Per un attimo gli angoli della sua bocca si tirarono su, probabilmente per deridermi, ma in poco tempo recuperò l'autocontrollo e continuò con lo stesso tono: «Demone non significa servitore del male. Dimentica tutta la storia della religione, su di noi se ne sentono di tutti i colori ma poche sono vere. Siamo solo diversi dagli umani, ma non per questo siamo destinati alla dannazione eterna».
«E allora cosa?».
«Ti racconterò tutto, ma a patto che tu mi aiuti», fu svelto, preciso. Ecco da dove veniva quella gentilezza, ecco il secondo fine che ero troppo presa dai miei dubbi per considerare. «Significa che mi credi?».
«No».
Annuì, senza aggiungere nulla. Stava aspettando la mia risposta.
«E va bene, ma solo per stanotte. Da domani, sarai un fuggitivo indipendente».

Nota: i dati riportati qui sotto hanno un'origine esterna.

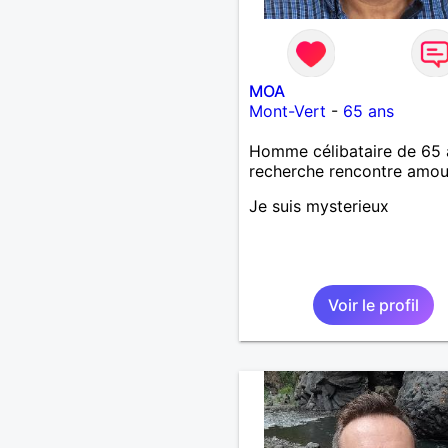
MOA
Mont-Vert
-
65 ans
Homme célibataire de 65 
recherche rencontre amo
Je suis mysterieux
Voir le profil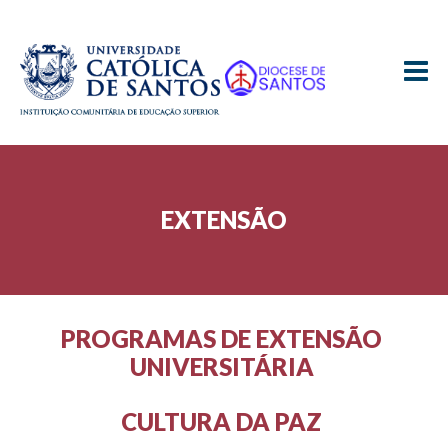
≡
EXTENSÃO
PROGRAMAS DE EXTENSÃO
UNIVERSITÁRIA
CULTURA DA PAZ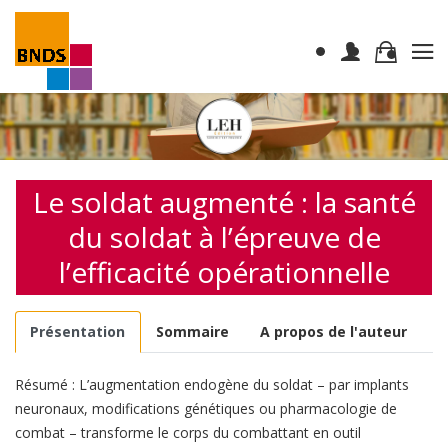
Le soldat augmenté : la santé
du soldat à l’épreuve de
l’efficacité opérationnelle
Présentation
Sommaire
A propos de l'auteur
Résumé : L’augmentation endogène du soldat – par implants
neuronaux, modifications génétiques ou pharmacologie de
combat – transforme le corps du combattant en outil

«Amen», ridacchiò, probabilmente per prendermi in giro per quanto avevo detto poco prima.
«Rimanere qui è più sicuro, hanno un registro cartaceo. E poi io sono qui da ieri, quindi desterei meno sospetti di te che dovresti ottenere una stanza oggi...».
«Che stai cercando di dire?».
«Che tu resti qui».
«Eh?», lanciò uno sguardo al letto singolo.
«Non ti preoccupare, io torno a casa. Il motivo della mia permanenza qui non esiste, e posso dire di non averti visto e sviare la tua ricerca».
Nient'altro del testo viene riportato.